# Finite $k$-set-respecting splitting of $\mathbb{N}$

Motivation. My sons participated in a large football tournament recently; everyone wanted to be in a team with everyone else at least once. Tricky!

Formulation of the question. For any positive integer $$k\in\mathbb{N}$$, let $$\ \binom {\mathbb N} k\$$ denote the collection of $$k$$-element subsets of $$\mathbb{N}.\$$ Let $${\cal I}$$ be the collection of subsets of $$\mathbb{N}$$ that are both infinite and co-infinite (the complement is infinite).

Fix an integer $$k\geq 2$$. Is there a finite family $$\ {\cal S}\subseteq {\cal I}\$$ such that for every $$\ F\in\binom {\mathbb N} k\$$ there is $$T\in{\cal S}\$$ with $$F\subseteq T$$ or $$F\subseteq (\mathbb{N}\setminus T)$$?   If yes, what is the smallest size such a family $${\cal S}$$ can have, in terms of $$k$$?
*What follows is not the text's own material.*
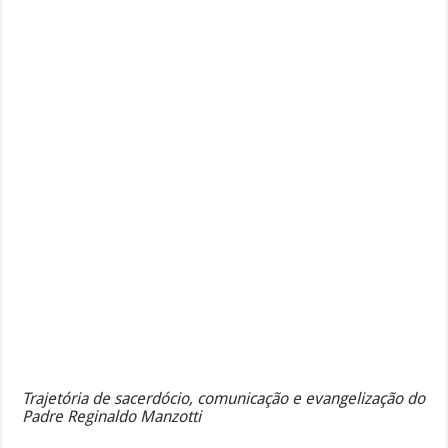
Trajetória de sacerdócio, comunicação e evangelização do
Padre Reginaldo Manzotti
Note. I originally posted this question for $$k=2$$ and arbitrary subsets of $$\mathbb{N}$$, not just infinite/co-infinite ones. Zach Teitler quickly gave an elegant solution and suggested this generalization. First it seemed $$k=2$$ was solved, but it turns out $$k=2$$ is still unresolved.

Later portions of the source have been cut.